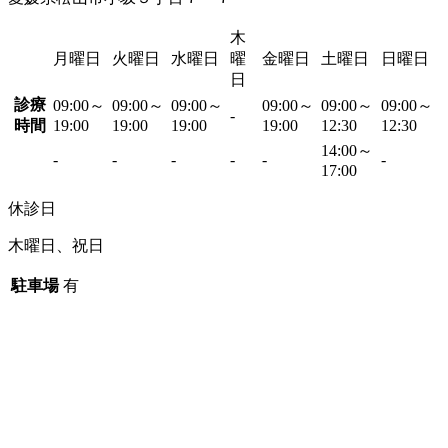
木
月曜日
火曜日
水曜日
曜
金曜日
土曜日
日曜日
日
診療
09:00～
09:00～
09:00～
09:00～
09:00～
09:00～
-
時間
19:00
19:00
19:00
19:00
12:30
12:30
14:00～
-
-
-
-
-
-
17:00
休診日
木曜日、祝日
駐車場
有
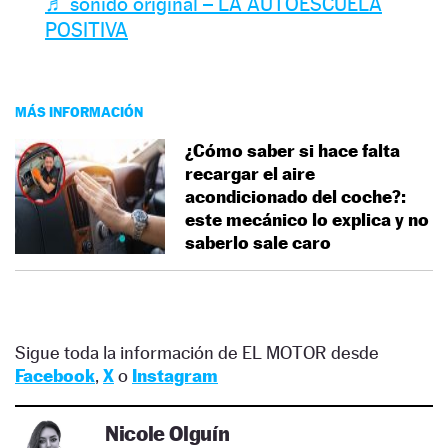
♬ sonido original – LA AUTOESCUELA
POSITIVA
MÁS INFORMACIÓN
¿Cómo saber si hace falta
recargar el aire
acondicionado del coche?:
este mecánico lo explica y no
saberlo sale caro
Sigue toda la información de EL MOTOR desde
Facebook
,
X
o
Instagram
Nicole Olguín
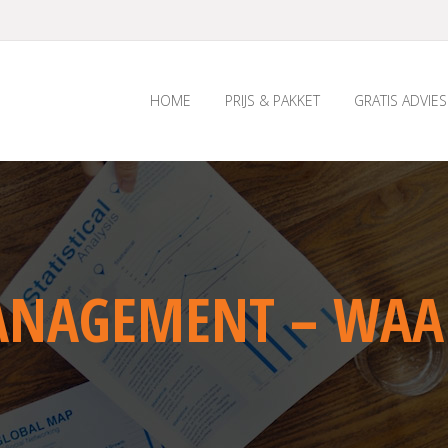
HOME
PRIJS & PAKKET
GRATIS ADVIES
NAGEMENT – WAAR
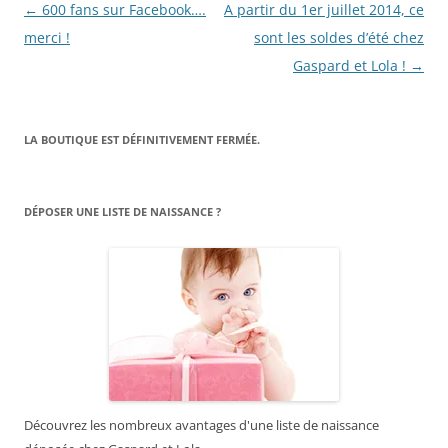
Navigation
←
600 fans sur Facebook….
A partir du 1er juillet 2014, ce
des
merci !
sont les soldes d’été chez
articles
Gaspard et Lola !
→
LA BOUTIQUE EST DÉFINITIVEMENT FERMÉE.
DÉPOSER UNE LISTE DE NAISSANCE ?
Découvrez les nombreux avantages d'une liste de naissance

===

How to complete this task: All records above need to be returned exactly. Omit the pictures.

Solution to the problem:
木
月曜日
火曜日
水曜日
曜
金曜日
土曜日
日曜日
日
診療
09:00～
09:00～
09:00～
09:00～
09:00～
09:00～
-
時間
19:00
19:00
19:00
19:00
12:30
12:30
14:00～
-
-
-
-
-
-
17:00
休診日
木曜日、祝日
駐車場
有
♬ sonido original – LA AUTOESCUELA
POSITIVA
MÁS INFORMACIÓN
¿Cómo saber si hace falta
recargar el aire
acondicionado del coche?:
este mecánico lo explica y no
saberlo sale caro
Sigue toda la información de EL MOTOR desde
Facebook
,
X
o
Instagram
Nicole Olguín
HOME
PRIJS & PAKKET
GRATIS ADVIES
NAGEMENT – WAAR
Navigation
←
600 fans sur Facebook….
A partir du 1er juillet 2014, ce
des
merci !
sont les soldes d’été chez
articles
Gaspard et Lola !
→
LA BOUTIQUE EST DÉFINITIVEMENT FERMÉE.
DÉPOSER UNE LISTE DE NAISSANCE ?
Découvrez les nombreux avantages d'une liste de naissance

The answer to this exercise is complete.